One of Leonard Leo’s funding vehicles is once again the top contributor to the Republican Attorneys General Association (RAGA), according to an analysis of the group’s latest 2023 IRS filing by the Center for Media and Democracy (CMD).
The Concord Fund, a dark money group affiliated with the Trump “judge whisperer” who has played a leading role in moving the federal court system to the Right in recent years, has given RAGA $1 million—close to four times more than the next largest donor—in the first half of this year.
Leonard Leo’s increasing influence on local legal landscapes comes as the fight over access to abortion moves to the states in the wake of last year’s controversial Supreme Court decision to overturn Roe v. Wade and RAGA amps up its coordinated actions in the fight against sustainable investing.

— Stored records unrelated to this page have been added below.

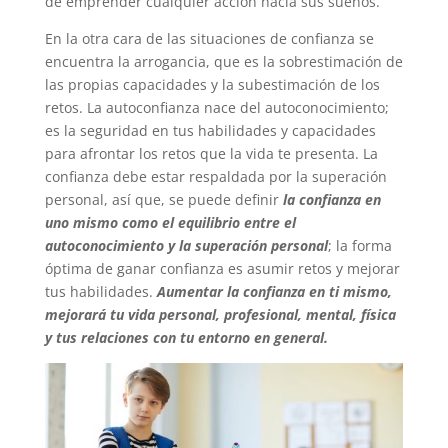
de emprender cualquier acción hacia sus sueños.
En la otra cara de las situaciones de confianza se
encuentra la arrogancia, que es la sobrestimación de
las propias capacidades y la subestimación de los
retos. La autoconfianza nace del autoconocimiento;
es la seguridad en tus habilidades y capacidades
para afrontar los retos que la vida te presenta. La
confianza debe estar respaldada por la superación
personal, así que, se puede definir
la confianza en
uno mismo como el equilibrio entre el
autoconocimiento y la superación personal
; la forma
óptima de ganar confianza es asumir retos y mejorar
tus habilidades.
Aumentar la confianza en ti mismo,
mejorará tu vida personal, profesional, mental, física
y tus relaciones con tu entorno en general.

His network has played an integral role in amplifying right-wing outrage over the manufactured crisis of ESG investments.
The latest Concord Fund contribution brings its total contributions to RAGA to $16.8 million since the group was registered with the IRS in 2014.

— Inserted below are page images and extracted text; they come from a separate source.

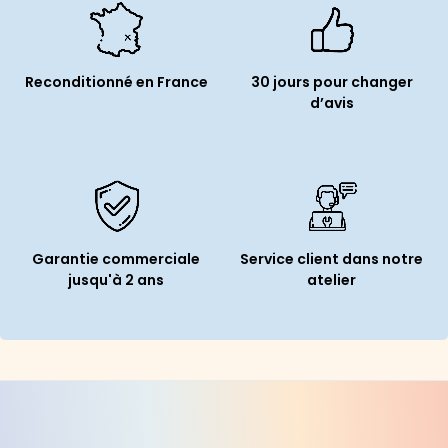
Reconditionné en France
30 jours pour changer
d’avis
Garantie commerciale
Service client dans notre
jusqu'à 2 ans
atelier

RAGA’s latest filing also shows that it still pays Leo’s PR firm Creative Response Concepts (doing business as CRC Advisors) $7,500 per month for “consulting,” an arrangement that began in 2020.
Overall, RAGA brought in $8.8 million in the first six months of this year, up from the $6.7 million it raised during the same two quarters of 2021. In that last off-year in elections it suffered from the controversy over its ties to the insurrection.
With its comparatively much smaller contribution of $250,620, the Institute for Legal Reform is the second largest donor to RAGA so far this year. This affiliate of the U.S. Chamber of Commerce focuses on advancing business-friendly legal reforms such as making class-action lawsuits more difficult to file and defending business interests in court.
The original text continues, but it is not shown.